Jane: “This was worth 10,000 simoleons?
Jane: “Don’t panic. Don’t panic. It’ll be an adorable coffee shop in no time.”
I see the way you’re looking at me. Yes, the coffee shop downstairs, I planned that from the very beginning. My dream has always been to be an author, of course. That was what I wanted for my career. But, as I said, I hadn’t been the best student, and I knew it would take some time to publish a book that would make me any substantial money. So, in the meanwhile, I wanted to sell coffee. I was young, but I thought it would be rather neat, to be a writer living above a coffee shop. Quaint. Like in a storybook.
But my visions of immediate profit from selling coffee and, perhaps, my own novels, was not my destiny.
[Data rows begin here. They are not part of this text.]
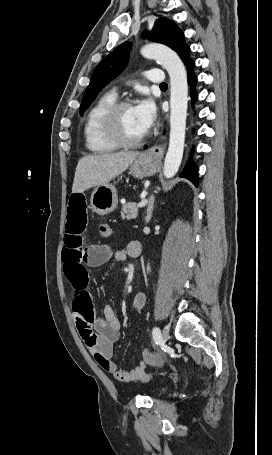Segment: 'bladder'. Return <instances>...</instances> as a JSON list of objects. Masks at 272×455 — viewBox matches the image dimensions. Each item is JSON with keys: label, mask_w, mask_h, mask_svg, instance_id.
I'll return each instance as SVG.
<instances>
[{"label": "bladder", "mask_w": 272, "mask_h": 455, "mask_svg": "<svg viewBox=\"0 0 272 455\" xmlns=\"http://www.w3.org/2000/svg\"><path fill=\"white\" fill-rule=\"evenodd\" d=\"M165 390H166V389H165L164 387H162V388L159 390V394H162V393H164V392H165Z\"/></svg>", "instance_id": "31cf9c89"}]
</instances>
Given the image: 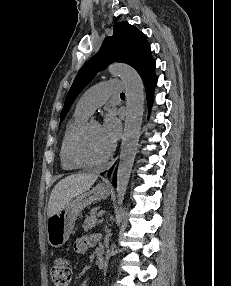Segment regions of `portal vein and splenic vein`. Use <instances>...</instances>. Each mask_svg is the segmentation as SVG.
<instances>
[{
  "mask_svg": "<svg viewBox=\"0 0 231 286\" xmlns=\"http://www.w3.org/2000/svg\"><path fill=\"white\" fill-rule=\"evenodd\" d=\"M105 214V210H101L98 212V217H102Z\"/></svg>",
  "mask_w": 231,
  "mask_h": 286,
  "instance_id": "18ae733b",
  "label": "portal vein and splenic vein"
}]
</instances>
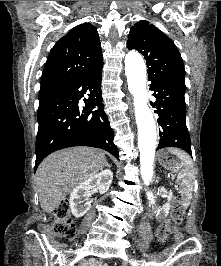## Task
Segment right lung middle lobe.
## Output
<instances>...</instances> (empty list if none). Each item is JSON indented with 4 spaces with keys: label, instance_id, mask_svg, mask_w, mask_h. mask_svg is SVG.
<instances>
[{
    "label": "right lung middle lobe",
    "instance_id": "right-lung-middle-lobe-1",
    "mask_svg": "<svg viewBox=\"0 0 221 266\" xmlns=\"http://www.w3.org/2000/svg\"><path fill=\"white\" fill-rule=\"evenodd\" d=\"M58 87L55 86H42L39 91V98L43 97L44 95L48 94L49 92L53 91Z\"/></svg>",
    "mask_w": 221,
    "mask_h": 266
}]
</instances>
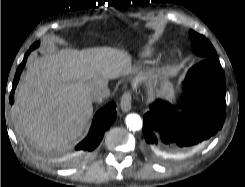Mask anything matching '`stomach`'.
Masks as SVG:
<instances>
[{
	"instance_id": "stomach-1",
	"label": "stomach",
	"mask_w": 245,
	"mask_h": 187,
	"mask_svg": "<svg viewBox=\"0 0 245 187\" xmlns=\"http://www.w3.org/2000/svg\"><path fill=\"white\" fill-rule=\"evenodd\" d=\"M170 90V84L169 83H163L161 84L160 88L156 90L157 93L159 92H167ZM153 96V93L151 94Z\"/></svg>"
}]
</instances>
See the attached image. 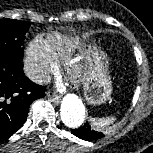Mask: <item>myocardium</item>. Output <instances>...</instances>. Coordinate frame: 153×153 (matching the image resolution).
<instances>
[{
	"mask_svg": "<svg viewBox=\"0 0 153 153\" xmlns=\"http://www.w3.org/2000/svg\"><path fill=\"white\" fill-rule=\"evenodd\" d=\"M68 75L73 82H79L83 75L82 67L78 64H72L68 68Z\"/></svg>",
	"mask_w": 153,
	"mask_h": 153,
	"instance_id": "f54148a6",
	"label": "myocardium"
}]
</instances>
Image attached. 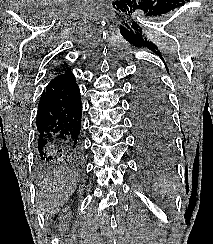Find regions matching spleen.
<instances>
[{"label": "spleen", "mask_w": 213, "mask_h": 244, "mask_svg": "<svg viewBox=\"0 0 213 244\" xmlns=\"http://www.w3.org/2000/svg\"><path fill=\"white\" fill-rule=\"evenodd\" d=\"M164 190L166 193H170L173 191V187L169 181H167L166 184L164 185Z\"/></svg>", "instance_id": "1"}]
</instances>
Not at first. For that was when the heirloom arrived.
Jane: “What? Just… what?”
Jane: Just because I’m smiling doesn’t mean I don’t hate everything.
I hated it. It was ugly. Not just in its appearance, but in its meaning. This was an heirloom from a grandmother I had never met, the mother of parents who hadn’t wanted me. It was a reminder, a curse, not a gift.
And it was to become far more of a curse. For the heirloom, it turned out, was not the only thing that my grandmother had bequeathed unto me. Indeed, as it happened, she had also left me the bulk of her estate. Which would have been a gift, had she not been thousands of simoleons in debt. Even after selling all of her assets and properties, she still owed almost 10,000 simoleons.
Which, at the moment, I had.
This gift from my grandmother had not been a gift at all, as it turned out. It was money pit, a drain of all but 7 simoleons of my savings. I had enough money to buy a bowl of cereal. But not nearly enough to remodel the property into a coffee shop. Now, all I had was a great ugly statue, a shack of home lacking even a bed and a kitchen, and a great deal of uncertainty. How was I meant to survive, much less become an author?
Janie: “They called this a ‘one bed, one bath.’ Bullshit.”
Janie: “Not all the walls have paint on them.”
Janie: “This is not a bed, it is a bench.”
Janie: What have you done to me, grandma?”